Publicado em 20/05/2026 às 09:23
Meu nome é Ricardo Angelino dos Santos. Nasci em Paula Freitas, mas foi em União da Vitória que construí minha história. Moro aqui há 27 anos. Foi nesta cidade que criei raízes, formei minha família e encontrei meus propósitos de vida.
Sou casado há 23 anos, pai de duas filhas e trabalho diariamente ao lado da minha esposa. Também faço parte da Adevivi (Associação dos Deficientes Visuais do Vale do Iguaçu), um espaço onde aprendi algo muito importante: acessibilidade não se constrói sozinho. Ela nasce do coletivo, da convivência, da empatia e da disposição das pessoas em compreender realidades diferentes das suas.

Tenho formação técnica em Administração e atualmente curso bacharelado em Teologia. No meu dia a dia, administro sete casas de aluguel e também atuo como vice-presidente da Igreja Batista Nova Vida.
Muitas pessoas me conhecem por eu ser deficiente visual. Mas, antes da deficiência, eu sou pai, marido, estudante, líder e cidadão. A deficiência faz parte da minha vida, mas ela não resume quem eu sou.

Foi justamente dessa necessidade de mostrar a pessoa além da limitação que nasceu o perfil Ricardo Inclusivo.
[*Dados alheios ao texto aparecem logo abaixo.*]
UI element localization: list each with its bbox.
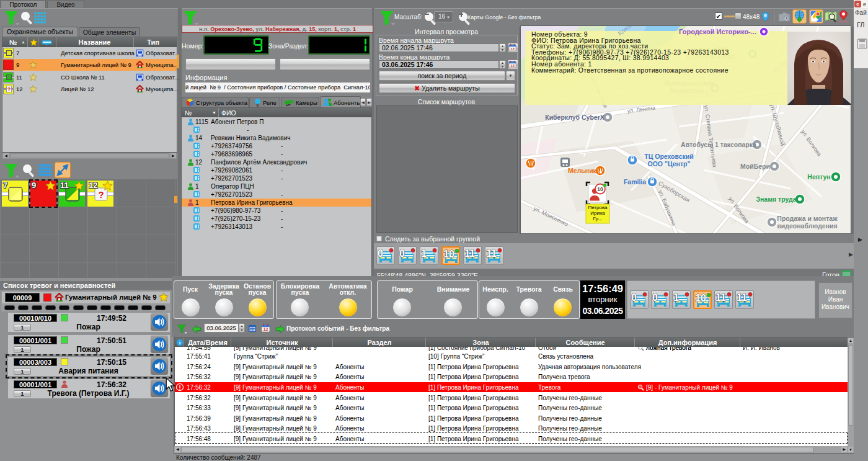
svg-text:1: 1	[421, 248, 427, 259]
svg-text:Мельник: Мельник	[568, 167, 597, 174]
svg-text:11: 11	[486, 248, 497, 259]
svg-text:0: 0	[399, 248, 405, 259]
svg-text:ТЦ Ореховский: ТЦ Ореховский	[644, 153, 693, 160]
svg-text:11: 11	[715, 292, 726, 303]
svg-text:ЯндексКарты: ЯндексКарты	[839, 20, 848, 23]
svg-text:10: 10	[597, 186, 603, 192]
svg-text:Городской Историко-...: Городской Историко-...	[679, 28, 756, 35]
svg-text:видеонаблюдения: видеонаблюдения	[777, 222, 837, 230]
svg-text:0: 0	[378, 248, 383, 259]
svg-text:Нептун: Нептун	[807, 173, 830, 181]
svg-text:12: 12	[510, 47, 515, 51]
svg-text:Ирина: Ирина	[590, 210, 605, 216]
svg-text:0: 0	[631, 292, 637, 303]
svg-text:ООО "Центр": ООО "Центр"	[648, 160, 691, 168]
svg-text:0: 0	[652, 292, 658, 303]
svg-text:Комментарий: Ответственная за: Комментарий: Ответственная за противопож…	[531, 66, 728, 74]
svg-text:10: 10	[443, 249, 454, 259]
svg-text:1: 1	[673, 292, 679, 303]
svg-text:12: 12	[510, 63, 515, 68]
svg-text:Продажа и монтаж: Продажа и монтаж	[777, 215, 838, 222]
svg-text:Петрова: Петрова	[588, 205, 608, 210]
svg-text:Гр...: Гр...	[593, 216, 603, 222]
svg-text:11: 11	[737, 292, 747, 303]
svg-text:МойБери: МойБери	[740, 163, 770, 170]
svg-text:Автобусы 1 таксопарка: Автобусы 1 таксопарка	[681, 141, 756, 148]
svg-text:10: 10	[695, 293, 706, 303]
svg-text:Familia: Familia	[624, 178, 646, 186]
svg-text:11: 11	[464, 248, 475, 259]
svg-text:12: 12	[264, 327, 268, 331]
svg-text:Знамя труда: Знамя труда	[756, 195, 796, 203]
svg-text:Киберклуб CyberX: Киберклуб CyberX	[545, 114, 604, 121]
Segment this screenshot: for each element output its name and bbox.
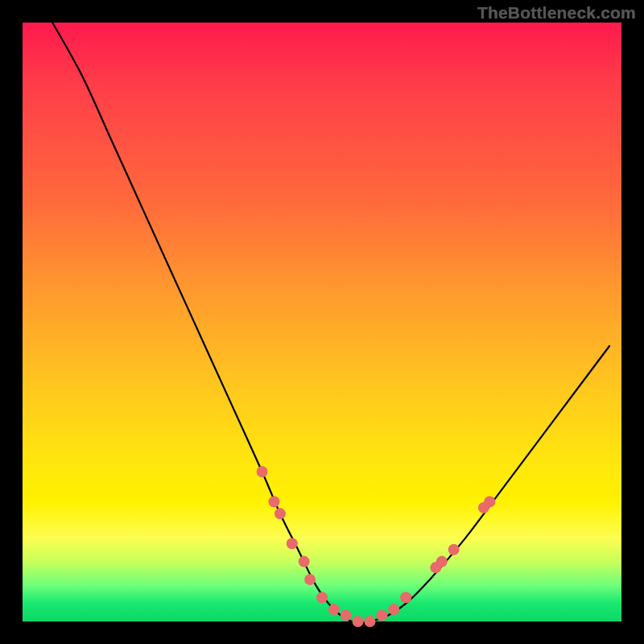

Eu acredito profundamente que a informação quebra preconceitos. Quando as pessoas entendem mais sobre inclusão, elas passam a enxergar além do rótulo, além da deficiência e além dos julgamentos rápidos que a sociedade costuma criar.
Costumo dizer que o preconceito é a única cegueira que não tem cura. Existe escolha. Todos nós podemos escolher ouvir mais, respeitar mais e compreender mais.
A inclusão começa quando deixamos de enxergar apenas a deficiência e passamos a enxergar a pessoa inteira: seus sonhos, responsabilidades, medos, capacidades e histórias.
Eu sou Ricardo Inclusivo. E se você conseguir me enxergar além dos meus olhos, talvez perceba que nós somos muito mais parecidos do que diferentes.